Actresses Dorothy Sebastian and Joan Crawford, 1925. Photo: Keystone-France/Gamma-Keystone/Getty
From every direction, the underpinnings of everyday life are under challenge — from the jobs Americans once held, to the allies we once embraced, to the decorum we tightly observed. Now, it's the hamburger — the very-nearly patriotic staple of every childhood and backyard barbecue — that's under threat.
What's happening: Last week, McDonald's became the latest major fast-food chain to serve plant-based burgers, saying it will test the "Big Vegan TS" in Germany. By the end of the year, such non-meat burgers will be in 7,200 Burger Kings, 1,000 Carl's Jrs., and hundreds of other fast-food joints.
- That's a lot of "imposter" burgers, as George Motz, one of the world's premier hamburger experts, calls the boom in laboratory-invented burgers. "If the next generation embraces these 100%, we will lose a sense of what a real burger should be. They are getting away from the real thing."
The big picture: The hamburger goes back to a surge of German immigrants in the 1800s. When they arrived in the U.S., they brought with them a standard cuisine — chopped meat on a plate, with gravy. In the U.S., it morphed into the Hamburg Steak, a meatball-size dollop of beef between two slices of bread.
- In the decades since, each state and region of the country has made its own twist on the burger. Similar adjustments have happened as the burger has traveled to seemingly every country in the world.
- Now, the international community is embracing the gourmet burger at places like Smashburger, Shake Shack and Five Guys.
It may seem like people are eating less and less red meat, but that impression holds only if you compare now with the hamburger's peak years. Beef-eating crashed along with the U.S. economy starting in 2008, but has picked up fitfully year by year and is back up to the equivalent of 229 burgers a year, or 4.4 burgers a week, according to the U.S. Agriculture Department. It's a global phenomenon — from 2007-2017, the world consumed an average of 1.9% more meat each year, the Economist reports.
The somewhat jarring arrival of faux beef burgers is part of an unlikely shakeup of the country's cultural bedrock:
- There is a potential shift away from gas-guzzling trucks and SUVs to quiet electrics.
- American football — versus the international version — is losing its cachet, as teens — their parents worried about permanent injury — drop the sport. More broadly, we have seen the near-demise of the traditional pickup game of basketball (along with street baseball and touch football).
- "Americans are intensely proud of their hamburger heritage. It's one of the only American food inventions in the last 100 years," Motz tells Axios. "Now we have invented the fake hamburger."

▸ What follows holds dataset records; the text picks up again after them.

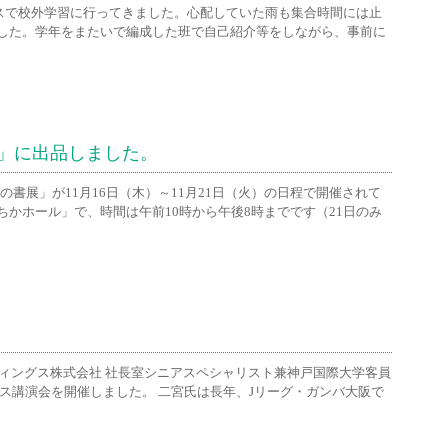
コースで校外学習に行ってきました。心配していた雨も集合時間には止
した。学年をまたいで編成した班で自己紹介等をしながら、事前に
展」に出品しました。
の書展」が11月16日（木）～11月21日（火）の日程で開催されて
かホール」で、時間は午前10時から午後8時までです（21日のみ
ディングス株式会社 社長室シニアスペシャリスト兼神戸国際大学客員
ス講演会を開催しました。 二宮氏は長年、Jリーグ・ガンバ大阪で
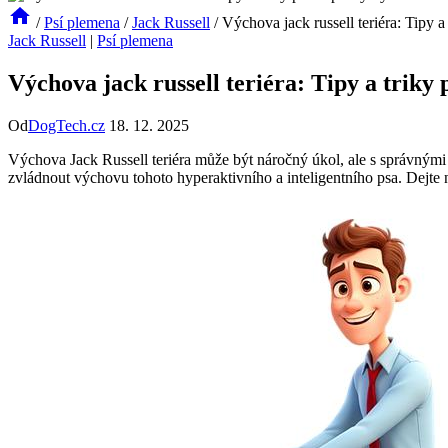
/
Psí plemena
/
Jack Russell
/
Výchova jack russell teriéra: Tipy 
Jack Russell
|
Psí plemena
Výchova jack russell teriéra: Tipy a triky
Od
DogTech.cz
18. 12. 2025
Výchova Jack Russell teriéra může být náročný úkol, ale s správnými
zvládnout výchovu tohoto hyperaktivního a inteligentního psa. Dejte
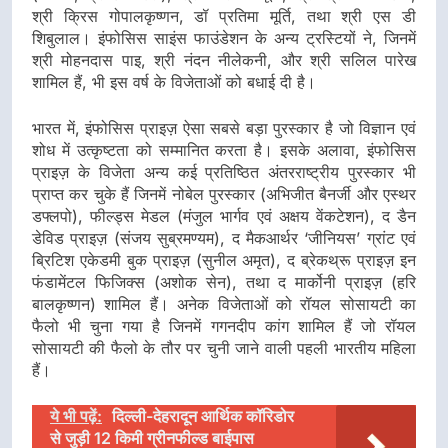
श्री क्रिस गोपालकृष्णन, डॉ प्रतिमा मूर्ति, तथा श्री एस डी
शिबुलाल। इंफोसिस साइंस फाउंडेशन के अन्य ट्रस्टियों ने, जिनमें
श्री मोहनदास पाइ, श्री नंदन नीलेकनी, और श्री सलिल पारेख
शामिल हैं, भी इस वर्ष के विजेताओं को बधाई दी है।
भारत में, इंफोसिस प्राइज़ ऐसा सबसे बड़ा पुरस्कार है जो विज्ञान एवं
शोध में उत्कृष्टता को सम्मानित करता है। इसके अलावा, इंफोसिस
प्राइज़ के विजेता अन्य कई प्रतिष्ठित अंतरराष्ट्रीय पुरस्कार भी
प्राप्त कर चुके हैं जिनमें नोबेल पुरस्कार (अभिजीत बैनर्जी और एस्थर
डफ्लपो), फील्ड्स मेडल (मंजुल भार्गव एवं अक्षय वेंकटेशन), द डैन
डेविड प्राइज़ (संजय सुब्रमण्यम), द मैकआर्थर ‘जीनियस’ ग्रांट एवं
ब्रिटिश एकेडमी बुक प्राइज़ (सुनील अमृत), द ब्रेकथ्रू प्राइज़ इन
फंडामेंटल फिजिक्स (अशोक सेन), तथा द मार्कोनी प्राइज़ (हरि
बालकृष्णन) शामिल हैं। अनेक विजेताओं को रॉयल सोसायटी का
फैलो भी चुना गया है जिनमें गगनदीप कांग शामिल हैं जो रॉयल
सोसायटी की फैलो के तौर पर चुनी जाने वाली पहली भारतीय महिला
हैं।
ये भी पढ़ें:
दिल्ली-देहरादून आर्थिक कॉरिडोर
से जुड़ी 12 किमी ग्रीनफील्ड बाईपास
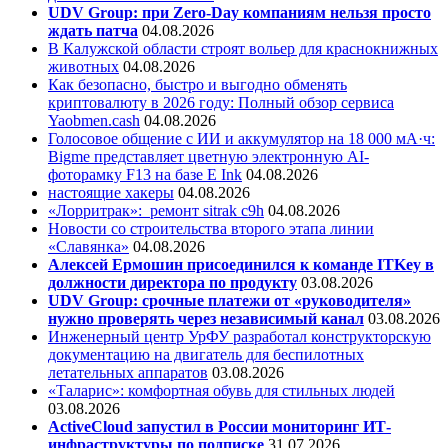
UDV Group: при Zero-Day компаниям нельзя просто
ждать патча
04.08.2026
В Калужской области строят вольер для краснокнижных
животных
04.08.2026
Как безопасно, быстро и выгодно обменять
криптовалюту в 2026 году: Полный обзор сервиса
Yaobmen.cash
04.08.2026
Голосовое общение с ИИ и аккумулятор на 18 000 мА·ч:
Bigme представляет цветную электронную AI-
фоторамку F13 на базе E Ink
04.08.2026
настоящие хакеры
04.08.2026
«Лорритрак»:
ремонт sitrak c9h
04.08.2026
Новости со строительства второго этапа линии
«Славянка»
04.08.2026
Алексей Ермошин присоединился к команде ITKey в
должности директора по продукту
03.08.2026
UDV Group: срочные платежи от «руководителя»
нужно проверять через независимый канал
03.08.2026
Инженерный центр УрФУ разработал конструкторскую
документацию на двигатель для беспилотных
летательных аппаратов
03.08.2026
«Таларис»: комфортная обувь для стильных людей
03.08.2026
ActiveCloud запустил в России мониторинг ИТ-
инфраструктуры по подписке
31.07.2026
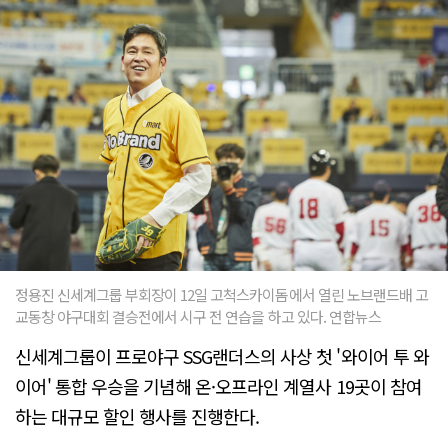
정용진 신세계그룹 부회장이 12일 고척스카이돔에서 열린 노브랜드배 고
교동창 야구대회 결승전에서 시구 전 연습을 하고 있다. 연합뉴스
신세계그룹이 프로야구 SSG랜더스의 사상 첫 '와이어 투 와
이어' 통합 우승을 기념해 온·오프라인 계열사 19곳이 참여
하는 대규모 할인 행사를 진행한다.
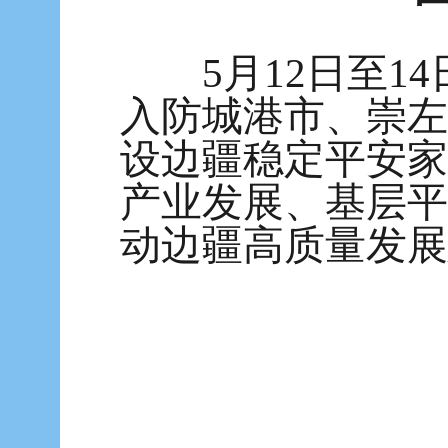
5月12日至
入防城港市、崇左
设边疆稳定平安家
产业发展、基层平
动边疆高质量发展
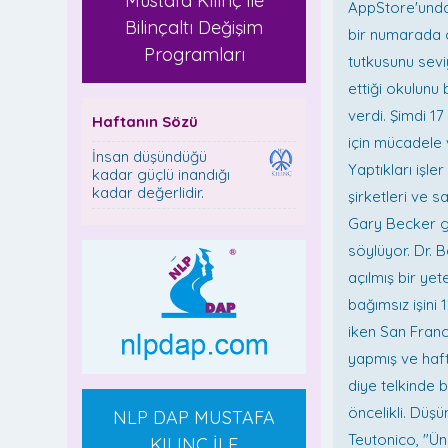
Mustafa Kılınç ile
AppStore'unda 
Bilinçaltı Değişim
bir numarada o
Programları
tutkusunu sev
ettiği okulunu 
verdi. Şimdi 17
Haftanın Sözü
için mücadele 
İnsan düşündüğü
Yaptıkları işl
kadar güçlü inandığı
kadar değerlidir.
şirketleri ve s
Gary Becker ge
söylüyor. Dr. 
açılmış bir ye
bağımsız işini
iken San Franc
yapmış ve haft
diye telkinde 
öncelikli. Düş
NLP DAP MUSTAFA
Teutonico, "Ün
KILINÇ İLE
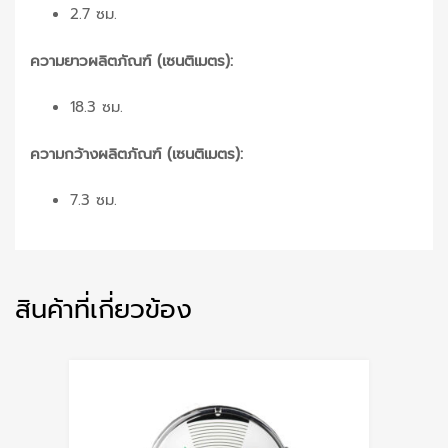
2.7 ซม.
ความยาวผลิตภัณฑ์ (เซนติเมตร):
18.3 ซม.
ความกว้างผลิตภัณฑ์ (เซนติเมตร):
7.3 ซม.
สินค้าที่เกี่ยวข้อง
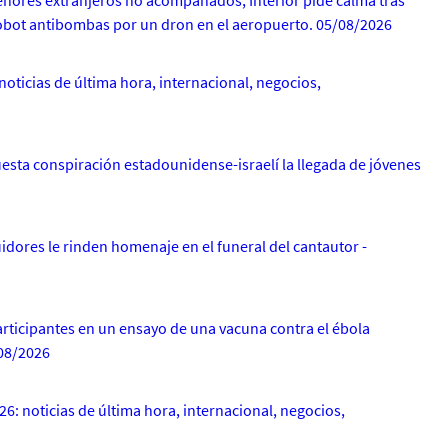
enores extranjeros no acompañados; Interior pide calma tras
robot antibombas por un dron en el aeropuerto. 05/08/2026
noticias de última hora, internacional, negocios,
uesta conspiración estadounidense-israelí la llegada de jóvenes
idores le rinden homenaje en el funeral del cantautor -
rticipantes en un ensayo de una vacuna contra el ébola
/08/2026
26: noticias de última hora, internacional, negocios,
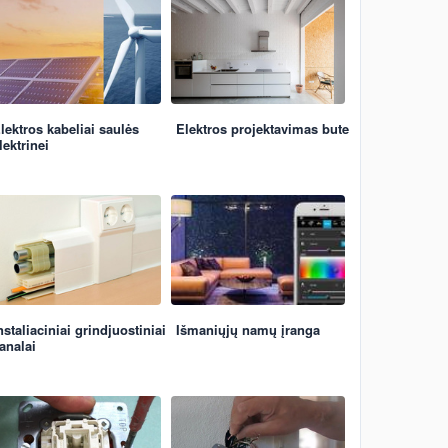
lektros kabeliai saulės
Elektros projektavimas bute
lektrinei
nstaliaciniai grindjuostiniai
Išmaniųjų namų įranga
analai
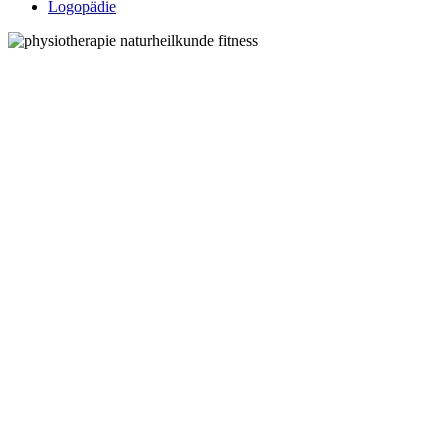
Logopädie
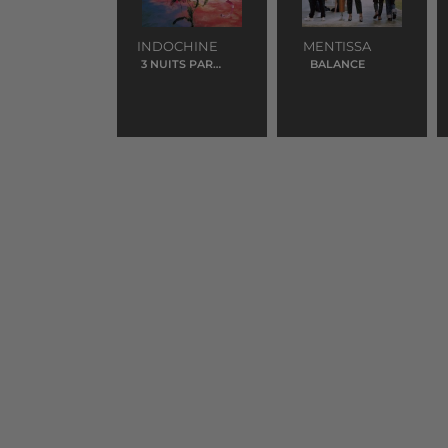
INDOCHINE
MENTISSA
3 NUITS PAR
BALANCE
SEMAINE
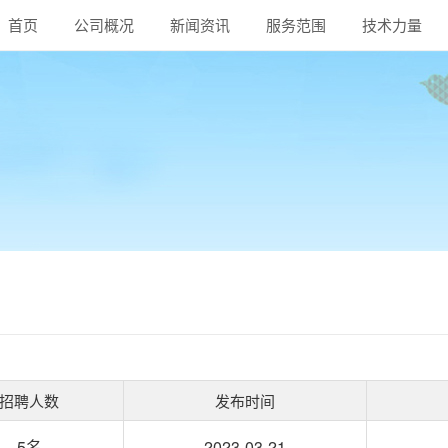
首页
公司概况
新闻资讯
服务范围
技术力量
招聘人数
发布时间
5名
2023-03-21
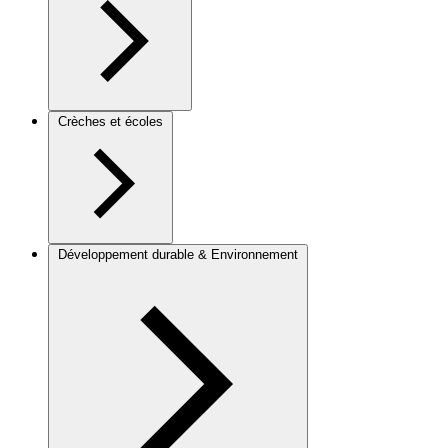
Crèches et écoles
Développement durable & Environnement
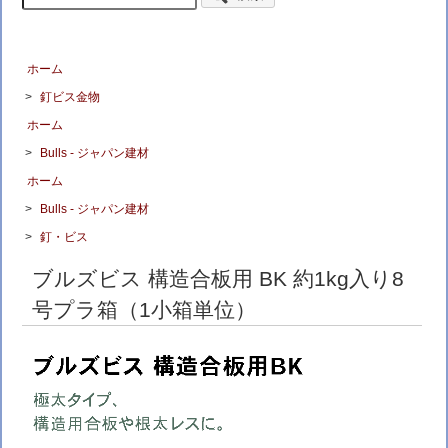
ホーム
>
釘ビス金物
ホーム
>
Bulls - ジャパン建材
ホーム
>
Bulls - ジャパン建材
>
釘・ビス
ブルズビス 構造合板用 BK 約1kg入り8
号プラ箱（1小箱単位）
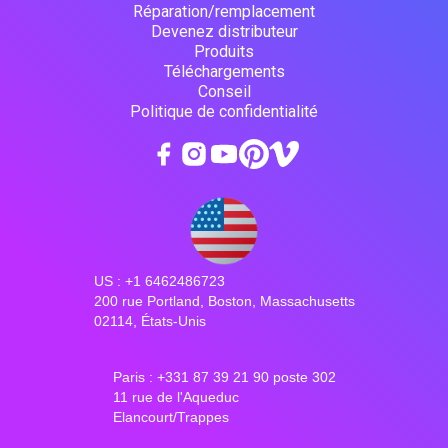
Réparation/remplacement
Devenez distributeur
Produits
Téléchargements
Conseil
Politique de confidentialité
US : +1 6462486723
200 rue Portland, Boston, Massachusetts
02114, États-Unis
Paris : +331 87 39 21 90 poste 302
11 rue de l'Aqueduc
Elancourt/Trappes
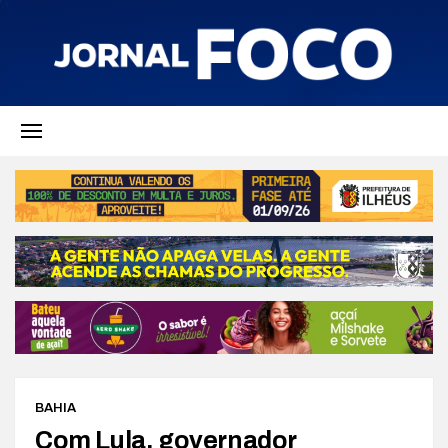
BAHIA
Com Lula, governador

The burger is bigger than you might think: Motz, a Brooklyn filmmaker, has built a new globe-trotting career around his expertise with hamburgers, including a movie and four books (last year, he published "Hamburger America").
- Brazilians, he says, are absolutely crazy about burgers — he says he is soon traveling to Sao Paolo to demonstrate how to grill a better burger. Then he is on his way to do the same in Copenhagen and Paris, where he is to appear at Holybelly, a diner. "I have more Instagram followers in Buenos Aires and Sao Paolo than in New York City."
- In the U.S., journalists are positioning the burger in the long culture war, with Republicans placing themselves on the side of beef-eating and suggesting that Democrats "want to kill all the cows." In February, Sebastian Gorka, the acerbic former Trump administration official, equated such thoughts with Stalinism.
Motz feels certain that, even if faux beef is taken up by lots of Americans, it will be only when they feel guilty for environmental reasons, such as the contribution of cows to climate change.
- Even millennials, the killers of mayonnaise, cheddar cheese and other American staples of bad eating, haven't — and won't — abandon the burger, he is certain.
- "Millennials require not just food but a story behind it. They have to have context." Such as nostalgia, which the burger has.